L’Éthiopie, l’une des locomotives du continent africain, est plongée dans un chaos dont la responsabilité incombe à son seul Premier ministre.
En 2019, l’Éthiopie illustrait le renouveau de l’Afrique. Son économie s’industrialisait, progressant de plus de 10 % par an, ce qui avait réduit de moitié la pauvreté et porté l’espérance de vie de ses 115 millions d’habitants de 40 à 65 ans. Son Premier ministre, Abiy Ahmed, figure de proue des réformes libérales, avait reçu le prix Nobel de la paix pour avoir mis fin à la guerre de vingt ans contre l’Érythrée. Aujourd’hui, l’Éthiopie a suspendu sa Constitution et est de nouveau livrée au fracas des armes et aux atrocités de masse.
La responsabilité de la tragédie qui a transformé l’une des locomotives du continent africain en champ de bataille incombe à Abiy Ahmed. À l’égal d’une autre Nobel de la paix, Aung San Suu Kyi, complice du génocide des Rohingyas en Birmanie, il a été emporté par la démesure. Au prétexte de préserver l’unité du pays autour des Amharas et de poursuivre sa modernisation de manière autoritaire, il a déclenché une guerre civile qui se retourne désormais contre lui. Ahmed s’est saisi du maintien des élections régionales par le Tigré pour, le 4 novembre 2020, y envoyer l’armée fédérale. En réalité, ce furent les milices amharas et les troupes érythréennes qui envahirent la région rebelle. Leurs exactions provoquèrent le déplacement de plus de 2 millions de réfugiés et galvanisèrent les troupes tigréennes. Elles reconquirent la province en juin, puis, fin octobre, investirent les villes stratégiques de Dessié et Kombolcha sur la route d’Addis-Abeba, qui pourrait tomber très prochainement.

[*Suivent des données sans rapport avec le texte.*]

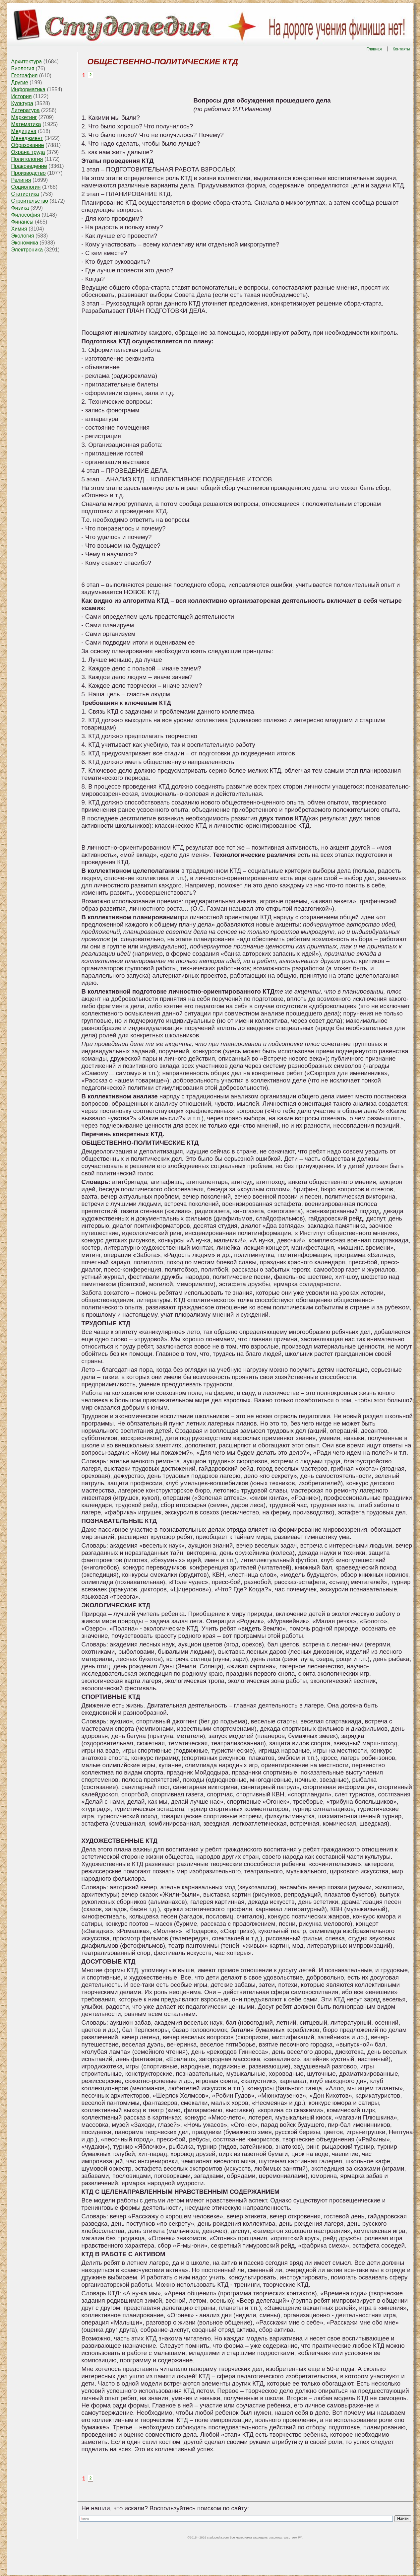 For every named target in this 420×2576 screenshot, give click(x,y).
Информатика (28, 89)
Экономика (24, 242)
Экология (22, 236)
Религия (21, 180)
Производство (28, 173)
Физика (20, 208)
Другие (19, 82)
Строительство (29, 201)
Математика (26, 124)
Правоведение (29, 166)
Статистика (25, 194)
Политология (27, 159)
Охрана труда (28, 152)
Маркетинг (24, 117)
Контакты (401, 49)
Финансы (22, 222)
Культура (22, 103)
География (24, 75)
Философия (25, 215)
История (21, 96)
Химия (19, 229)
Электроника (27, 249)
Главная (374, 49)
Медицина (23, 131)
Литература (25, 110)
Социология (26, 187)
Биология (22, 68)
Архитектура (26, 61)
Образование (27, 145)
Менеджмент (27, 138)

Le chaos qui emporte l’Éthiopie résulte de quatre erreurs fatales d’Abiy Ahmed :
- La promotion d’un modèle centralisé en contrepartie de la libéralisation économique ;
- Son adossement aux Amharas (28 % de la population), qui a entraîné l’alliance des Tigréens (6 % de la population) et des Oromos (35 %) ;
- La sous-estimation du rapport de forces militaire entre les Tigréens, qui contrôlèrent l’armée de 1991 à 2018, et une armée fédérale décimée par la mise à l’écart et les défections des officiers qui constituaient sa colonne vertébrale ;
- L’appel aux troupes érythréennes et le nettoyage ethnique pratiqué au Tigré.

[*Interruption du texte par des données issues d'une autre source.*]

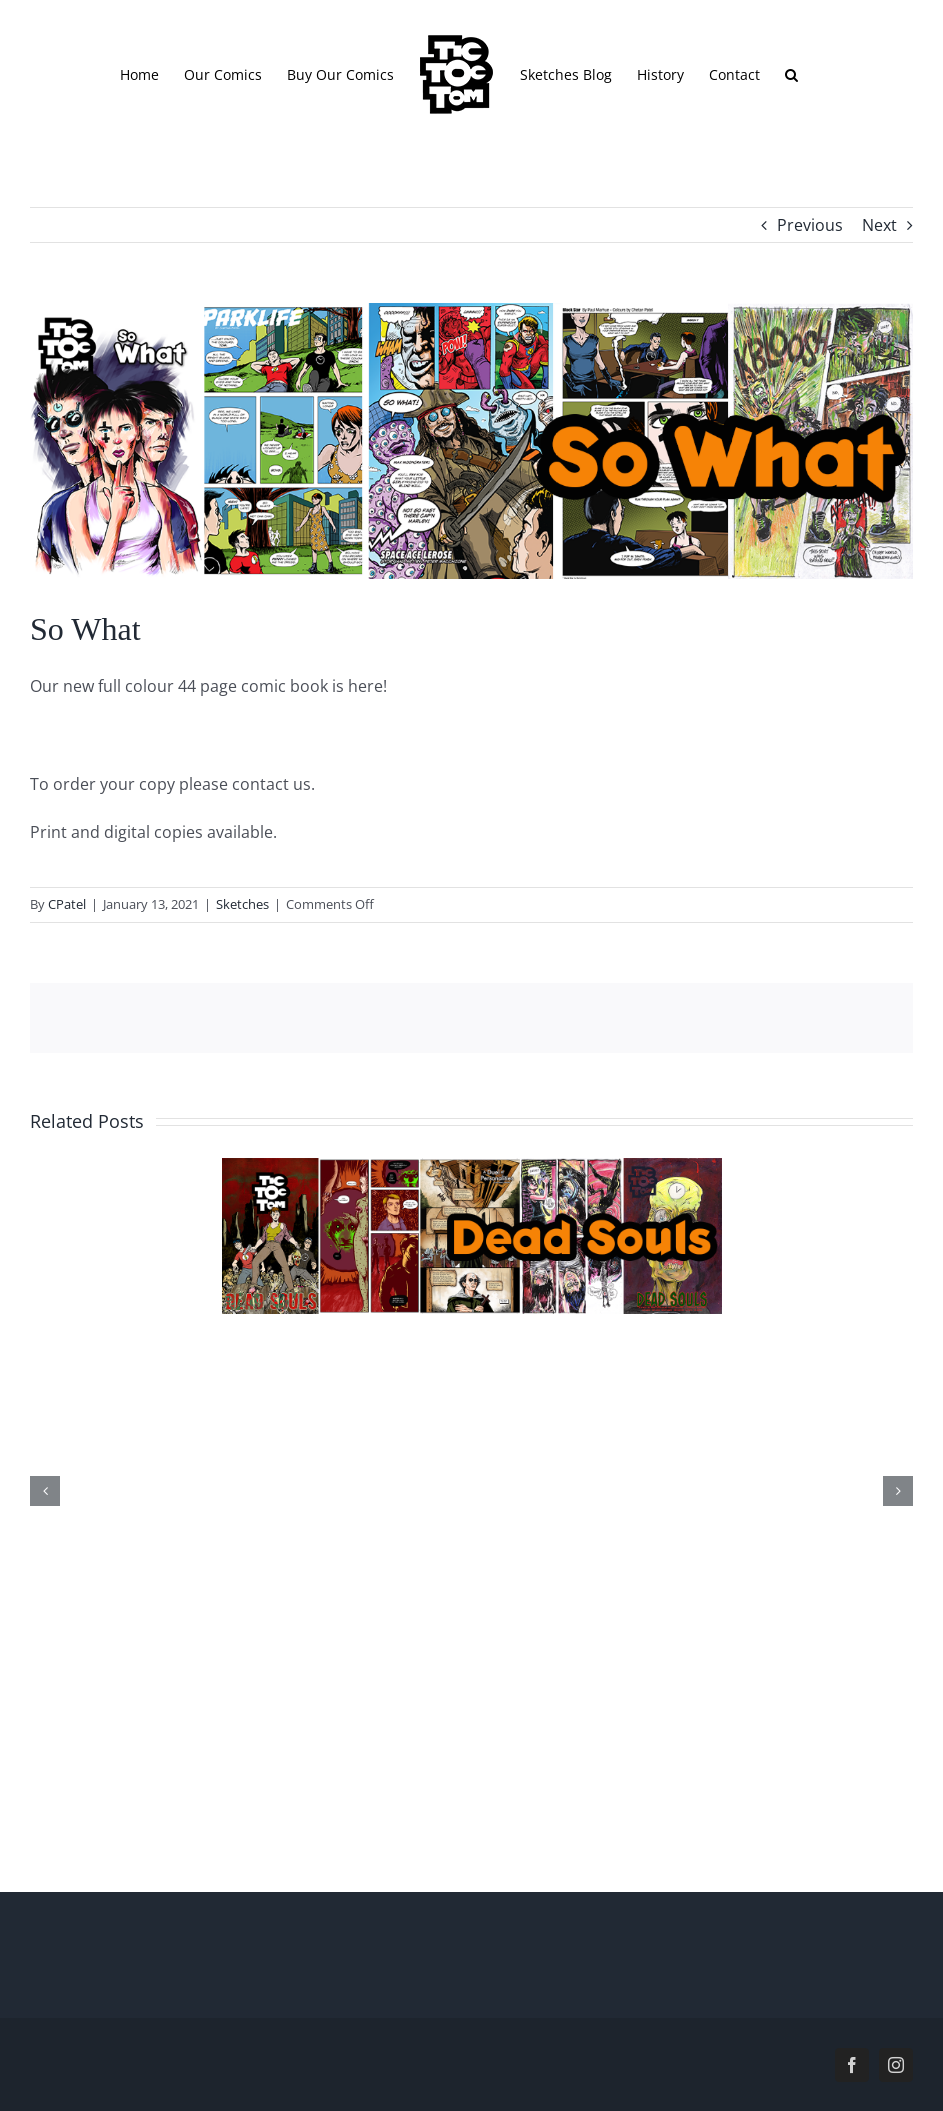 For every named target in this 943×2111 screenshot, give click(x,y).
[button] (791, 74)
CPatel (67, 904)
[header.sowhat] (471, 441)
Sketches (242, 904)
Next (879, 225)
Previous (810, 225)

L’Éthiopie se trouve aujourd’hui aspirée par une spirale de violence qui rappelle celle dans laquelle se trouve la Syrie. La guerre civile se radicalise, notamment sous l’influence d’Ahmed, avec des appels à l’extermination des ethnies rivales qui font écho à l’escalade qui mena au génocide rwandais. L’économie est exsangue. Les famines, caractéristiques des terribles années Mengistu, sont de retour.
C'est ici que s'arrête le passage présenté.